Il me semblait intéressant de vous faire connaître les raisons qui ont motivé ma décision, même si je suis parfaitement lucide sur le fait qu’elles resteront inaccessibles à votre logique. En réalité je n’ai jamais été convaincue par le poste que vous me proposiez. Mais je vous rassure, ni plus, ni moins convaincue que par n’importe quel autre emploi salarié. Car il faut que je vous dise. Je déteste le salariat tel qu’il s’exerce dans votre société capitaliste. J’exècre le monde de l’entreprise libérale du XXIème siècle, ses objectifs financiers et son organisation. Je ne supporte pas la segmentation des tâches qu’elle impose pour enlever au salarié toute prise sur son travail. Je vomis la concurrence qu’elle instaure entre ses employés, cherchant de cette manière une accélération du profit. Je pensais être capable de m’en foutre, de faire comme tout le monde et me dire que de toute façon je n’avais pas le choix. Il faut bien gagner sa vie. Mais que voulez-vous, je n’y parviens pas pour la simple et bonne raison que j’ai la conscience pleine et entière de ne pas gagner ma vie, mais de la perdre derrière vos murs gris et insipides qui reniflent l’odeur de cette société capitaliste que je rejette, que je conteste, que j’ai en horreur !

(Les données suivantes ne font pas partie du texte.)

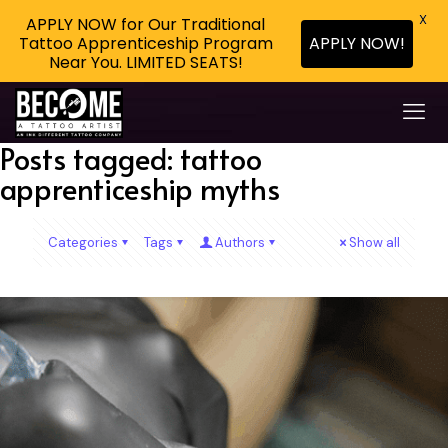
X
APPLY NOW for Our Traditional
Tattoo Apprenticeship Program
APPLY NOW!
Near You. LIMITED SEATS!
Posts tagged: tattoo
apprenticeship myths
Categories
Tags
Authors
Show all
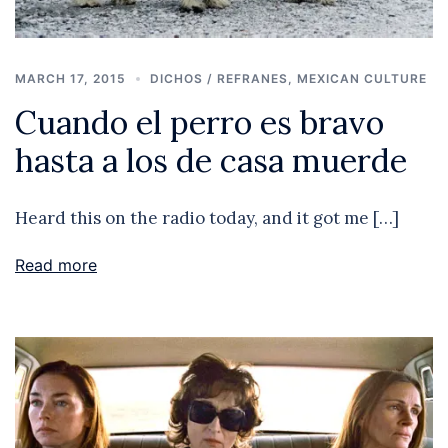
MARCH 17, 2015
DICHOS / REFRANES
,
MEXICAN CULTURE
Cuando el perro es bravo
hasta a los de casa muerde
Heard this on the radio today, and it got me […]
Read more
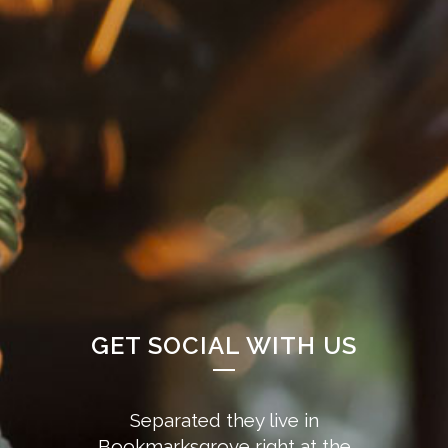
GET SOCIAL WITH US
Separated they live in
Bookmarksgrove right at the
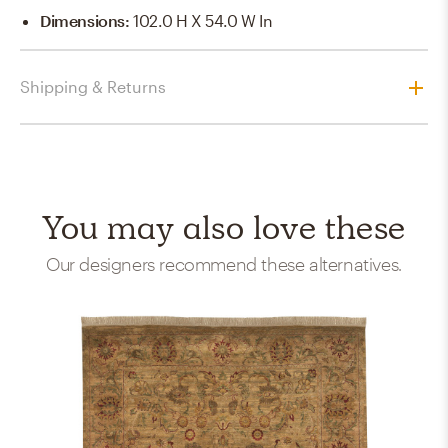
Dimensions
:
102.0 H X 54.0 W In
Shipping & Returns
You may also love these
Our designers recommend these alternatives.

Vous êtes vous-même l’archétype à peine caricatural de cette société de la concurrence et du profit qui se prend tellement au sérieux. Vous croyez que votre vie vaut plus que celle des autres parce que vous avez l’illusion de posséder un pouvoir, celui de choisir qui aura le droit de perdre 5 jours par semaine dans les locaux de votre boîte – petite ou grande, mais sombre boîte – toutes les semaines de sa vie jusqu’à cette hypothétique et misérable retraite ! Mais vous ne valez pas plus que nous. Vous êtes comme nous tous, un peu de chair et de sang, avec peut-être un peu d’âme en moins. Votre suffisance et votre autorité surfaite confinent au ridicule ! Vous avez été parfaite dans le rôle de la DRH fraîchement émoulue et sortie de son master avec vos airs de pitbull.  Et pourtant vous avez été bien incapable de démasquer ma haine et mon mépris pour tout ce qui alimente de près ou de loin le système que vous servez. Je crois que vous vous êtes plantée dans votre recrutement. Vous avez sans doute oublié que jauger l’autre est une science tout à fait inexacte, que tous vos manuels de management et vos interrogatoires factices peuvent être déjoués par qui sait jouer. Car un entretien d’embauche n’est rien d’autre qu’un moment de théâtre parfois digne des plus hilarantes comédies.

Et voilà venue l’heure où le rideau tombe.